Я застыл, помню, маме глазами делаю, мол, замолчи и пошли отсюда. А кассирша от удовольствия расплылась, спасибо сказала. Вот кому какое дело, какие у человека ногти? Мне вот кажется, что лучше не замечать, что и как у человека. Вдруг он наоборот — этого стесняется. А ты ему — ах, я заметил ваши ногти. А ногти, может, у него давно в печёнках сидят, снятся ему в ночных кошмарах. Он, может, их сменить хочет уже сто лет, но просто времени нет или денег. А ты такой — ах нет, я все вижу, все ваши ногти, как на ладони.  

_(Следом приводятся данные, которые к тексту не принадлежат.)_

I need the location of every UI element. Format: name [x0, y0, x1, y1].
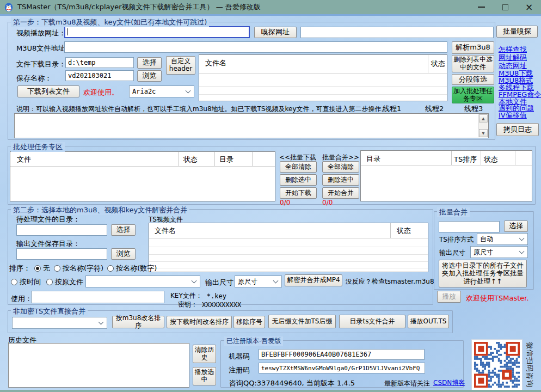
copy-log-button[interactable]: 拷贝日志	[496, 123, 539, 136]
video-url-label: 视频播放网址：	[16, 28, 66, 38]
chevron-down-icon	[192, 278, 197, 284]
download-list-button[interactable]: 下载列表文件	[17, 85, 79, 97]
step1-file-list[interactable]: 文件名 状态	[199, 54, 447, 101]
parse-m3u8-button[interactable]: 解析m3u8	[452, 41, 494, 54]
play-out-ts-button[interactable]: 播放OUT.TS	[408, 315, 449, 328]
ts-sort-mode-label: TS排序方式	[439, 235, 474, 244]
registered-group-label: 已注册版本-吾爱版	[224, 336, 283, 346]
column-header-status: 状态	[484, 155, 498, 164]
start-download-button[interactable]: 开始下载	[280, 187, 317, 199]
play-selected-button[interactable]: 播放选中	[193, 367, 216, 385]
use-input[interactable]	[31, 291, 164, 303]
output-size-dropdown[interactable]: 原尺寸	[235, 275, 282, 287]
select-dir-button[interactable]: 选择	[137, 57, 162, 69]
app-icon	[4, 2, 14, 12]
delete-selected-files-button[interactable]: 删除列表中选中的文件	[452, 55, 494, 72]
sort-option-original[interactable]: 按原文件	[46, 277, 83, 287]
row-gridline	[199, 86, 447, 87]
reg-code-input[interactable]	[259, 363, 425, 373]
browse-output-dir-button[interactable]: 浏览	[111, 248, 136, 260]
batch-merge-list[interactable]: 目录 TS排序 状态	[360, 150, 532, 201]
bm-output-size-value: 原尺寸	[474, 248, 493, 257]
step2-group-label: 第二步：选择本地的m3u8、视频和key文件解密并合并	[11, 205, 189, 215]
decrypt-merge-mp4-button[interactable]: 解密并合并成MP4	[285, 274, 342, 286]
batch-zone-label: 批处理任务专区	[11, 142, 65, 152]
sort-options-row2: 按时间 按原文件	[11, 277, 83, 287]
downloader-select[interactable]: Aria2c	[129, 85, 194, 97]
sidebar-link-iv-offset[interactable]: IV偏移值	[499, 111, 527, 120]
row-gridline	[149, 254, 428, 255]
sort-option-name-num[interactable]: 按名称(数字)	[107, 264, 157, 273]
sniff-result-input[interactable]	[300, 27, 494, 38]
clear-all-download-button[interactable]: 全部清除	[280, 161, 317, 173]
csdn-blog-link[interactable]: CSDN博客	[433, 378, 465, 388]
clear-history-button[interactable]: 清除历史	[193, 345, 216, 363]
delete-selected-download-button[interactable]: 删除选中	[280, 174, 317, 186]
batch-download-list[interactable]: 文件 状态 目录	[10, 151, 275, 201]
pending-dir-label: 待处理文件的目录：	[16, 215, 80, 224]
pending-dir-input[interactable]	[16, 224, 107, 236]
play-button[interactable]: 播放	[437, 291, 461, 303]
sort-label: 排序：	[9, 264, 30, 273]
log-scrollbar[interactable]: ▲ ▼	[478, 114, 488, 137]
segment-filter-button[interactable]: 分段筛选	[452, 74, 494, 85]
sort-option-time[interactable]: 按时间	[11, 277, 41, 287]
app-window: TSMaster（TS/m3u8/ckplayer视频文件下载解密合并工具） —…	[0, 0, 541, 392]
save-name-input[interactable]	[65, 70, 134, 81]
merge-dir-ts-button[interactable]: 目录ts文件合并	[339, 315, 405, 328]
close-button[interactable]: ×	[517, 0, 541, 14]
chevron-down-icon	[519, 236, 525, 241]
rename-by-m3u8-button[interactable]: 按m3u8改名排序	[112, 316, 164, 328]
direct-merge-file-dropdown[interactable]	[12, 317, 107, 329]
batch-merge-select-button[interactable]: 选择	[504, 220, 528, 232]
browse-button[interactable]: 浏览	[137, 70, 162, 82]
rename-by-time-button[interactable]: 按下载时间改名排序	[167, 316, 232, 328]
log-textarea[interactable]: ▲ ▼	[14, 113, 489, 138]
batch-sniff-button[interactable]: 批量嗅探	[496, 26, 538, 38]
ts-file-list[interactable]: 文件名 状态	[149, 223, 428, 272]
scroll-down-button[interactable]: ▼	[479, 129, 488, 137]
ts-sort-mode-value: 自动	[480, 235, 493, 244]
file-select-dropdown[interactable]	[85, 275, 200, 287]
machine-code-label: 机器码	[229, 352, 250, 362]
welcome-tsmaster-text: 欢迎使用TSMaster.	[466, 293, 529, 303]
remove-seq-button[interactable]: 移除序号	[233, 316, 265, 328]
delete-selected-merge-button[interactable]: 删除选中	[322, 174, 359, 186]
machine-code-input[interactable]	[259, 349, 425, 360]
column-header-dir: 目录	[219, 155, 233, 164]
latest-version-text: 最新版本请关注	[384, 379, 430, 388]
downloader-value: Aria2c	[132, 88, 156, 95]
bm-output-size-dropdown[interactable]: 原尺寸	[470, 246, 528, 258]
add-subfolders-button[interactable]: 将选中目录下的所有子文件夹加入批处理任务专区批量进行处理↑↑	[439, 260, 527, 287]
video-url-input[interactable]	[64, 26, 250, 38]
clear-all-merge-button[interactable]: 全部清除	[322, 161, 359, 173]
thread3-label: 线程3	[464, 104, 483, 114]
add-ts-ext-button[interactable]: 无后缀文件加TS后缀	[268, 315, 336, 328]
sort-options-row1: 排序： 无 按名称(字符) 按名称(数字)	[9, 264, 157, 273]
sort-option-none[interactable]: 无	[34, 264, 50, 273]
sniff-url-button[interactable]: 嗅探网址	[254, 27, 297, 38]
m3u8-url-input[interactable]	[64, 41, 447, 53]
add-to-batch-button[interactable]: 加入批处理任务专区	[452, 87, 494, 103]
history-listbox[interactable]	[8, 343, 189, 388]
ts-sort-mode-dropdown[interactable]: 自动	[477, 233, 528, 245]
custom-header-button[interactable]: 自定义 header	[166, 56, 195, 75]
batch-merge-dir-input[interactable]	[439, 221, 500, 232]
start-merge-button[interactable]: 开始合并	[322, 187, 359, 199]
output-dir-input[interactable]	[16, 248, 107, 260]
download-dir-input[interactable]	[65, 57, 134, 68]
output-dir-label: 输出文件保存目录：	[16, 239, 80, 249]
minimize-button[interactable]	[469, 0, 493, 14]
header-underline	[199, 73, 447, 74]
scroll-up-button[interactable]: ▲	[479, 114, 488, 122]
sort-option-name-char[interactable]: 按名称(字符)	[54, 264, 103, 273]
select-pending-dir-button[interactable]: 选择	[111, 224, 136, 236]
chevron-down-icon	[99, 320, 104, 325]
column-header-filename: 文件名	[155, 226, 176, 236]
column-divider	[252, 152, 253, 166]
direct-merge-label: 非加密TS文件直接合并	[11, 307, 88, 316]
maximize-button[interactable]	[493, 0, 517, 14]
header-underline	[361, 165, 532, 166]
m3u8-url-label: M3U8文件地址：	[16, 44, 72, 53]
window-title: TSMaster（TS/m3u8/ckplayer视频文件下载解密合并工具） —…	[17, 2, 261, 12]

Я маме говорю — вот чего ты к ней с этими ногтями прицепилась? Это же неприлично так говорить. А она улыбается и говорит — она просто какая-то грустная была. А стала радостная.  

Вот маме надо весь мир переделать. Чтобы все вокруг радостные были. Неужели непонятно, что так не бывает? Все равно будет кто-то грустный. Потому что ведь мама же не может оказаться сразу во всех местах. А грустные — они во всех местах сразу. Потому что у нас мир такой. Даже я это уже понял.  

Кстати, я заметил, что грустных гораздо больше становится перед праздником. Они как будто специально к празднику свою грусть наращивают, чтобы нормальным людям жизнь портить. Ну не то, чтобы портить, а просто чтобы все вокруг не особо-то радовались. Типа — радуйтесь, но в меру. Помните, что грустные тоже в этот момент в мире имеются. И вроде как надо на это обратить внимание. И поскромнее быть. Нет, мне жалко, что не у всех, может, счастья полные штаны, но что же мне теперь — не смеяться что ли? 

Мне вот кажется, что если я хохочу и в этот момент забываю, что где-то есть тот, кто не хохочет — то это нормально. Может, я своим хохотом в этот момент кому-то жизнь улучшаю. Об этом тоже ведь стоит не забывать. Может, я своим хохотом перекрываю тот вред, который испытывает тот, кто грустит. И миру от моего хохота становится лучше. Вроде как я уравновешиваю своим хохотом грусть. Ну ты понял, что я имею в виду.  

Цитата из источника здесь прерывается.